The Story
Why it exists.
The beginning
Six Scents Series Three #087 began with N. Hoolywood's memories. Not a mood board or a marketing concept, the actual childhood of designer Daisuke Sawada: his father's car, the Kurobe canyon, a garage that somehow smelled like the ocean. Perfumer Stephen Nilsen was tasked with translating these specific, personal recollections into something wearable. The brief wasn't 'woody aquatic.' It was 'this is what I remember.'
What makes #087 unusual is the collision of registers. Motor oil, industrial, technical, almost aggressive, sits alongside salt water and Japanese hinoki cypress. These shouldn't work together. The salty-icy water accord bridges the two: it recalls the ocean but keeps things cold, precise, which gives the motor oil something to push against rather than merge with. Rosemary and nutmeg round the middle, adding herbal warmth that prevents the whole thing from going too clinical. The result is a fragrance that smells like a place, not an idea.
The evolution
The opening hits like lifting a car hood, motor oil, yes, but brightened by green cypress and hiba wood.
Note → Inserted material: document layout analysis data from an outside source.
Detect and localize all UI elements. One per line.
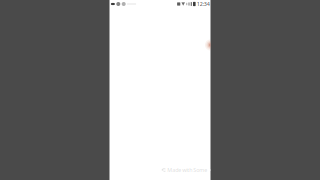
staticText: 12:34 (197, 0, 210, 8)
staticText: Made with Some (167, 166, 207, 174)
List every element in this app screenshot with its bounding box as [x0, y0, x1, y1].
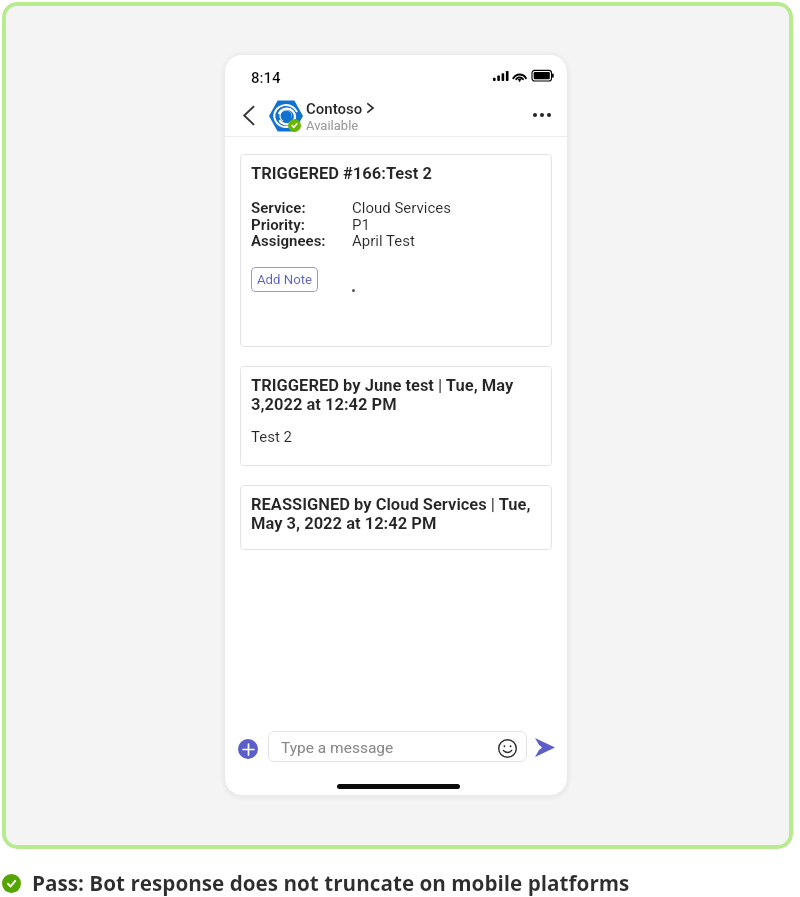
staticText: Type a message [281, 739, 394, 757]
button[interactable]: Add attachment [238, 739, 258, 759]
staticText: REASSIGNED by Cloud Services | Tue, May … [251, 495, 533, 533]
staticText: Service: [251, 199, 352, 217]
staticText: Pass: Bot response does not truncate on … [32, 869, 630, 897]
button[interactable]: Add Note [251, 267, 318, 292]
button[interactable]: Emoji [496, 737, 518, 759]
button[interactable]: More options [527, 101, 557, 129]
staticText: Add Note [257, 272, 312, 287]
button[interactable]: Type a message [268, 731, 527, 762]
staticText: 8:14 [251, 69, 281, 87]
button[interactable]: TRIGGERED by June test | Tue, May 3,2022… [240, 366, 552, 466]
staticText: Assignees: [251, 232, 352, 250]
staticText: Cloud Services [352, 199, 451, 217]
button[interactable]: Contoso [265, 96, 385, 136]
button[interactable]: TRIGGERED #166:Test 2 [240, 154, 552, 347]
staticText: April Test [352, 232, 415, 250]
button[interactable]: Send [532, 734, 558, 760]
staticText: Available [306, 118, 359, 133]
staticText: P1 [352, 216, 370, 234]
button[interactable]: REASSIGNED by Cloud Services | Tue, May … [240, 485, 552, 550]
staticText: Priority: [251, 216, 352, 234]
staticText: TRIGGERED #166:Test 2 [251, 164, 432, 183]
button[interactable]: Back [237, 99, 259, 131]
staticText: Test 2 [251, 428, 292, 446]
staticText: Contoso [306, 100, 363, 118]
staticText: TRIGGERED by June test | Tue, May 3,2022… [251, 376, 533, 414]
Within minutes the salt water accord takes over, pulling the composition toward something coastal, almost mineral. Rosemary arrives around the 20-minute mark, softening the edges. By the second hour, the hinoki wood and balsam fir settle in, dry, woody, with a faint warmth from the sandalwood underneath. The motor oil doesn't disappear. It becomes a memory of itself, lingering in the drydown like a smell you've washed off but can still catch on your wrist.
Cultural impact
Six Scents Series Three #087 arrived in 2010 as part of Six Scents' third collaborative series with fashion designers, pairing perfumers directly with creators outside the traditional fragrance industry. N. Hoolywood designer Daisuke Sawada brought a specific childhood memory to the project: the smell of motor oil mixed with salt air, an unlikely combination that speaks to Sawada's background in Japanese workwear and workwear culture. The resulting fragrance occupied a curious position at the intersection of fashion and niche perfumery, neither fully commercial nor entirely avant-garde.